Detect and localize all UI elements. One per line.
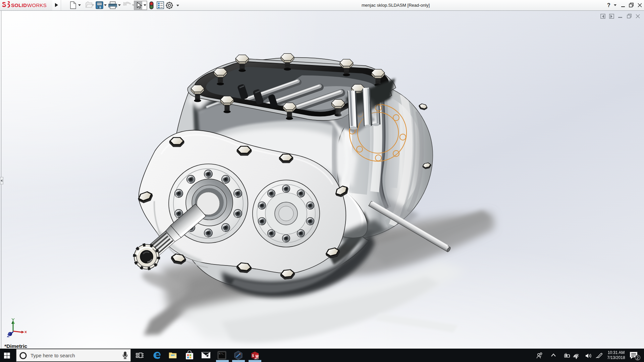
svg-text:2017: 2017 bbox=[255, 358, 259, 360]
svg-text:WORKS: WORKS bbox=[27, 2, 47, 8]
svg-text:S: S bbox=[252, 354, 254, 358]
svg-text:C:\_: C:\_ bbox=[219, 353, 224, 355]
svg-text:2: 2 bbox=[637, 356, 639, 360]
svg-text:?: ? bbox=[607, 2, 610, 8]
svg-text:SOLID: SOLID bbox=[11, 2, 27, 8]
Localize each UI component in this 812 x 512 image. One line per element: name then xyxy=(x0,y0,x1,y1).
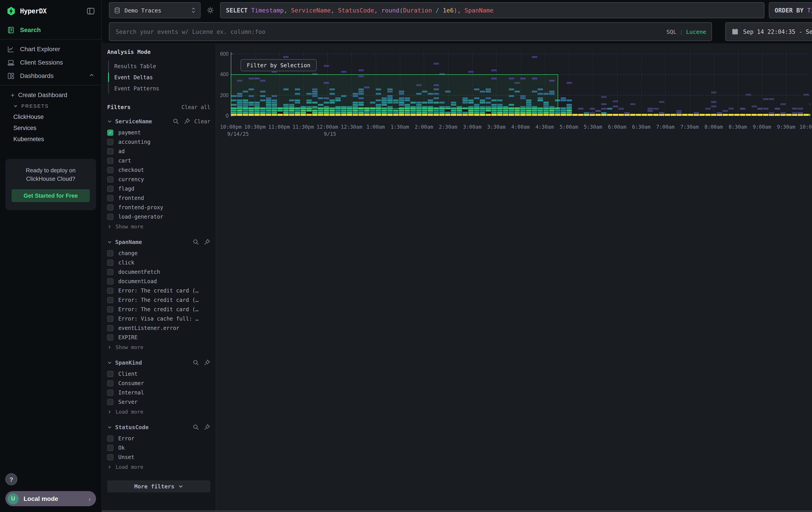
sql-select-input[interactable]: SELECT Timestamp, ServiceName, StatusCod… xyxy=(220,2,764,18)
pin-icon[interactable] xyxy=(204,424,210,431)
sidebar-item-search[interactable]: Search xyxy=(0,23,102,36)
filter-option-checkout[interactable]: checkout xyxy=(107,165,210,174)
filter-option-error-visa-cache-full-[interactable]: Error: Visa cache full: … xyxy=(107,314,210,323)
checkbox[interactable] xyxy=(107,176,113,182)
filter-option-click[interactable]: click xyxy=(107,258,210,267)
lucene-mode-toggle[interactable]: Lucene xyxy=(686,28,706,35)
filter-by-selection-button[interactable]: Filter by Selection xyxy=(240,59,317,71)
checkbox[interactable] xyxy=(107,278,113,284)
checkbox[interactable] xyxy=(107,435,113,441)
filter-group-header-spankind[interactable]: SpanKind xyxy=(107,359,210,366)
filter-option-internal[interactable]: Internal xyxy=(107,388,210,397)
sidebar-item-preset-services[interactable]: Services xyxy=(0,123,102,134)
filter-option-error-the-credit-card-[interactable]: Error: The credit card (… xyxy=(107,295,210,304)
show-more-button[interactable]: Load more xyxy=(107,463,210,471)
pin-icon[interactable] xyxy=(204,239,210,245)
source-select[interactable]: Demo Traces xyxy=(109,2,201,18)
sidebar-collapse-icon[interactable] xyxy=(86,7,95,16)
sidebar-item-preset-kubernetes[interactable]: Kubernetes xyxy=(0,134,102,145)
filter-option-expire[interactable]: EXPIRE xyxy=(107,332,210,342)
sidebar-item-chart-explorer[interactable]: Chart Explorer xyxy=(0,42,102,56)
filter-option-eventlistener-error[interactable]: eventListener.error xyxy=(107,323,210,332)
filter-option-unset[interactable]: Unset xyxy=(107,452,210,462)
checkbox[interactable] xyxy=(107,250,113,256)
checkbox[interactable] xyxy=(107,287,113,294)
filter-option-consumer[interactable]: Consumer xyxy=(107,378,210,388)
sql-mode-toggle[interactable]: SQL xyxy=(666,28,676,35)
filter-option-error-the-credit-card-[interactable]: Error: The credit card (… xyxy=(107,286,210,295)
filter-option-change[interactable]: change xyxy=(107,248,210,258)
checkbox[interactable] xyxy=(107,259,113,266)
filter-option-payment[interactable]: ✓payment xyxy=(107,128,210,137)
checkbox[interactable] xyxy=(107,297,113,303)
checkbox[interactable] xyxy=(107,389,113,396)
sidebar-item-client-sessions[interactable]: Client Sessions xyxy=(0,56,102,69)
checkbox[interactable] xyxy=(107,204,113,210)
get-started-button[interactable]: Get Started for Free xyxy=(11,189,90,202)
sidebar-item-dashboards[interactable]: Dashboards xyxy=(0,69,102,82)
help-button[interactable]: ? xyxy=(5,473,17,485)
clear-all-button[interactable]: Clear all xyxy=(181,104,210,110)
show-more-button[interactable]: Show more xyxy=(107,222,210,231)
filter-option-accounting[interactable]: accounting xyxy=(107,137,210,146)
filter-option-client[interactable]: Client xyxy=(107,369,210,378)
clear-filter-button[interactable]: Clear xyxy=(194,118,210,125)
filter-group-header-servicename[interactable]: ServiceNameClear xyxy=(107,118,210,125)
filter-option-frontend[interactable]: frontend xyxy=(107,193,210,203)
filter-option-cart[interactable]: cart xyxy=(107,156,210,165)
checkbox[interactable] xyxy=(107,269,113,275)
filter-option-flagd[interactable]: flagd xyxy=(107,184,210,193)
checkbox[interactable] xyxy=(107,334,113,340)
checkbox[interactable] xyxy=(107,185,113,192)
order-by-input[interactable]: ORDER BY Timestamp DESC xyxy=(769,2,812,18)
checkbox[interactable] xyxy=(107,195,113,201)
date-range-picker[interactable]: Sep 14 22:04:35 - Sep 15 10:04:35 xyxy=(725,22,812,41)
analysis-mode-results-table[interactable]: Results Table xyxy=(109,60,210,72)
filter-option-error-the-credit-card-[interactable]: Error: The credit card (… xyxy=(107,304,210,314)
search-input[interactable] xyxy=(115,28,666,35)
checkbox[interactable] xyxy=(107,325,113,331)
filter-option-frontend-proxy[interactable]: frontend-proxy xyxy=(107,203,210,212)
checkbox[interactable] xyxy=(107,454,113,460)
filter-option-documentload[interactable]: documentLoad xyxy=(107,276,210,286)
pin-icon[interactable] xyxy=(184,118,190,125)
filter-option-error[interactable]: Error xyxy=(107,434,210,443)
checkbox[interactable] xyxy=(107,371,113,377)
more-filters-button[interactable]: More filters xyxy=(107,480,210,492)
filter-group-header-spanname[interactable]: SpanName xyxy=(107,239,210,245)
search-icon[interactable] xyxy=(173,118,179,125)
filter-option-ok[interactable]: Ok xyxy=(107,443,210,452)
show-more-button[interactable]: Show more xyxy=(107,343,210,352)
checkbox[interactable] xyxy=(107,157,113,164)
checkbox[interactable] xyxy=(107,380,113,386)
search-icon[interactable] xyxy=(193,359,199,366)
filter-option-load-generator[interactable]: load-generator xyxy=(107,212,210,221)
checkbox-checked[interactable]: ✓ xyxy=(107,129,113,136)
search-icon[interactable] xyxy=(193,239,199,245)
horizontal-scrollbar[interactable] xyxy=(102,510,812,512)
checkbox[interactable] xyxy=(107,148,113,154)
checkbox[interactable] xyxy=(107,316,113,322)
checkbox[interactable] xyxy=(107,167,113,173)
filter-option-currency[interactable]: currency xyxy=(107,174,210,184)
search-icon[interactable] xyxy=(193,424,199,431)
filter-group-header-statuscode[interactable]: StatusCode xyxy=(107,424,210,431)
sidebar-item-preset-clickhouse[interactable]: ClickHouse xyxy=(0,111,102,123)
analysis-mode-event-deltas[interactable]: Event Deltas xyxy=(109,72,210,83)
filter-option-documentfetch[interactable]: documentFetch xyxy=(107,267,210,276)
presets-toggle[interactable]: PRESETS xyxy=(0,101,102,111)
checkbox[interactable] xyxy=(107,139,113,145)
user-menu[interactable]: U Local mode › xyxy=(5,491,96,506)
filter-option-ad[interactable]: ad xyxy=(107,146,210,156)
analysis-mode-event-patterns[interactable]: Event Patterns xyxy=(109,83,210,94)
pin-icon[interactable] xyxy=(204,359,210,366)
selection-region[interactable] xyxy=(231,74,558,109)
checkbox[interactable] xyxy=(107,444,113,451)
checkbox[interactable] xyxy=(107,399,113,405)
checkbox[interactable] xyxy=(107,306,113,312)
create-dashboard-button[interactable]: + Create Dashboard xyxy=(0,89,102,101)
show-more-button[interactable]: Load more xyxy=(107,407,210,416)
gear-icon[interactable] xyxy=(206,6,215,15)
checkbox[interactable] xyxy=(107,214,113,220)
filter-option-server[interactable]: Server xyxy=(107,397,210,406)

※

Nothing but the text of the listing should be set down, exactly, with the pictures left behind.

Result of this exercise:
Detect and localize all UI elements. One per line.
svg-text:2017: 2017 bbox=[255, 358, 259, 360]
svg-text:WORKS: WORKS bbox=[27, 2, 47, 8]
svg-text:S: S bbox=[252, 354, 254, 358]
svg-text:C:\_: C:\_ bbox=[219, 353, 224, 355]
svg-text:2: 2 bbox=[637, 356, 639, 360]
svg-text:?: ? bbox=[607, 2, 610, 8]
svg-text:SOLID: SOLID bbox=[11, 2, 27, 8]
Localize each UI component in this 812 x 512 image. One line per element: name then xyxy=(x0,y0,x1,y1).
sql-select-input[interactable]: SELECT Timestamp, ServiceName, StatusCod… xyxy=(220,2,764,18)
pin-icon[interactable] xyxy=(204,424,210,431)
sidebar-item-search[interactable]: Search xyxy=(0,23,102,36)
filter-option-checkout[interactable]: checkout xyxy=(107,165,210,174)
filter-option-error-visa-cache-full-[interactable]: Error: Visa cache full: … xyxy=(107,314,210,323)
checkbox[interactable] xyxy=(107,176,113,182)
filter-option-click[interactable]: click xyxy=(107,258,210,267)
lucene-mode-toggle[interactable]: Lucene xyxy=(686,28,706,35)
filter-by-selection-button[interactable]: Filter by Selection xyxy=(240,59,317,71)
checkbox[interactable] xyxy=(107,278,113,284)
checkbox[interactable] xyxy=(107,435,113,441)
filter-group-header-spankind[interactable]: SpanKind xyxy=(107,359,210,366)
filter-option-internal[interactable]: Internal xyxy=(107,388,210,397)
sidebar-item-preset-services[interactable]: Services xyxy=(0,123,102,134)
filter-option-error-the-credit-card-[interactable]: Error: The credit card (… xyxy=(107,295,210,304)
show-more-button[interactable]: Load more xyxy=(107,463,210,471)
pin-icon[interactable] xyxy=(204,239,210,245)
source-select[interactable]: Demo Traces xyxy=(109,2,201,18)
sidebar-collapse-icon[interactable] xyxy=(86,7,95,16)
sidebar-item-preset-kubernetes[interactable]: Kubernetes xyxy=(0,134,102,145)
filter-option-expire[interactable]: EXPIRE xyxy=(107,332,210,342)
sidebar-item-chart-explorer[interactable]: Chart Explorer xyxy=(0,42,102,56)
filter-option-eventlistener-error[interactable]: eventListener.error xyxy=(107,323,210,332)
filter-option-unset[interactable]: Unset xyxy=(107,452,210,462)
checkbox[interactable] xyxy=(107,250,113,256)
checkbox[interactable] xyxy=(107,287,113,294)
filter-option-consumer[interactable]: Consumer xyxy=(107,378,210,388)
sql-mode-toggle[interactable]: SQL xyxy=(666,28,676,35)
filter-option-error-the-credit-card-[interactable]: Error: The credit card (… xyxy=(107,286,210,295)
filter-option-change[interactable]: change xyxy=(107,248,210,258)
checkbox[interactable] xyxy=(107,259,113,266)
filter-option-payment[interactable]: ✓payment xyxy=(107,128,210,137)
checkbox[interactable] xyxy=(107,297,113,303)
checkbox[interactable] xyxy=(107,389,113,396)
sidebar-item-client-sessions[interactable]: Client Sessions xyxy=(0,56,102,69)
checkbox[interactable] xyxy=(107,204,113,210)
get-started-button[interactable]: Get Started for Free xyxy=(11,189,90,202)
sidebar-item-dashboards[interactable]: Dashboards xyxy=(0,69,102,82)
help-button[interactable]: ? xyxy=(5,473,17,485)
clear-all-button[interactable]: Clear all xyxy=(181,104,210,110)
show-more-button[interactable]: Show more xyxy=(107,222,210,231)
filter-option-accounting[interactable]: accounting xyxy=(107,137,210,146)
filter-option-client[interactable]: Client xyxy=(107,369,210,378)
clear-filter-button[interactable]: Clear xyxy=(194,118,210,125)
filter-group-header-servicename[interactable]: ServiceNameClear xyxy=(107,118,210,125)
filter-option-frontend[interactable]: frontend xyxy=(107,193,210,203)
filter-option-cart[interactable]: cart xyxy=(107,156,210,165)
checkbox[interactable] xyxy=(107,269,113,275)
filter-option-flagd[interactable]: flagd xyxy=(107,184,210,193)
checkbox[interactable] xyxy=(107,334,113,340)
checkbox[interactable] xyxy=(107,185,113,192)
order-by-input[interactable]: ORDER BY Timestamp DESC xyxy=(769,2,812,18)
checkbox[interactable] xyxy=(107,195,113,201)
date-range-picker[interactable]: Sep 14 22:04:35 - Sep 15 10:04:35 xyxy=(725,22,812,41)
analysis-mode-results-table[interactable]: Results Table xyxy=(109,60,210,72)
filter-option-error-the-credit-card-[interactable]: Error: The credit card (… xyxy=(107,304,210,314)
search-input[interactable] xyxy=(115,28,666,35)
checkbox[interactable] xyxy=(107,325,113,331)
filter-option-frontend-proxy[interactable]: frontend-proxy xyxy=(107,203,210,212)
checkbox[interactable] xyxy=(107,454,113,460)
filter-option-documentload[interactable]: documentLoad xyxy=(107,276,210,286)
pin-icon[interactable] xyxy=(184,118,190,125)
filter-option-error[interactable]: Error xyxy=(107,434,210,443)
checkbox[interactable] xyxy=(107,371,113,377)
more-filters-button[interactable]: More filters xyxy=(107,480,210,492)
filter-group-header-spanname[interactable]: SpanName xyxy=(107,239,210,245)
search-icon[interactable] xyxy=(173,118,179,125)
filter-option-ok[interactable]: Ok xyxy=(107,443,210,452)
show-more-button[interactable]: Show more xyxy=(107,343,210,352)
checkbox[interactable] xyxy=(107,157,113,164)
checkbox[interactable] xyxy=(107,380,113,386)
search-icon[interactable] xyxy=(193,359,199,366)
filter-option-load-generator[interactable]: load-generator xyxy=(107,212,210,221)
checkbox-checked[interactable]: ✓ xyxy=(107,129,113,136)
search-icon[interactable] xyxy=(193,239,199,245)
horizontal-scrollbar[interactable] xyxy=(102,510,812,512)
checkbox[interactable] xyxy=(107,148,113,154)
checkbox[interactable] xyxy=(107,316,113,322)
checkbox[interactable] xyxy=(107,167,113,173)
filter-option-currency[interactable]: currency xyxy=(107,174,210,184)
search-icon[interactable] xyxy=(193,424,199,431)
filter-group-header-statuscode[interactable]: StatusCode xyxy=(107,424,210,431)
sidebar-item-preset-clickhouse[interactable]: ClickHouse xyxy=(0,111,102,123)
analysis-mode-event-deltas[interactable]: Event Deltas xyxy=(109,72,210,83)
filter-option-documentfetch[interactable]: documentFetch xyxy=(107,267,210,276)
presets-toggle[interactable]: PRESETS xyxy=(0,101,102,111)
checkbox[interactable] xyxy=(107,139,113,145)
user-menu[interactable]: U Local mode › xyxy=(5,491,96,506)
filter-option-ad[interactable]: ad xyxy=(107,146,210,156)
analysis-mode-event-patterns[interactable]: Event Patterns xyxy=(109,83,210,94)
pin-icon[interactable] xyxy=(204,359,210,366)
selection-region[interactable] xyxy=(231,74,558,109)
checkbox[interactable] xyxy=(107,444,113,451)
checkbox[interactable] xyxy=(107,399,113,405)
checkbox[interactable] xyxy=(107,306,113,312)
create-dashboard-button[interactable]: + Create Dashboard xyxy=(0,89,102,101)
show-more-button[interactable]: Load more xyxy=(107,407,210,416)
gear-icon[interactable] xyxy=(206,6,215,15)
checkbox[interactable] xyxy=(107,214,113,220)
filter-option-server[interactable]: Server xyxy=(107,397,210,406)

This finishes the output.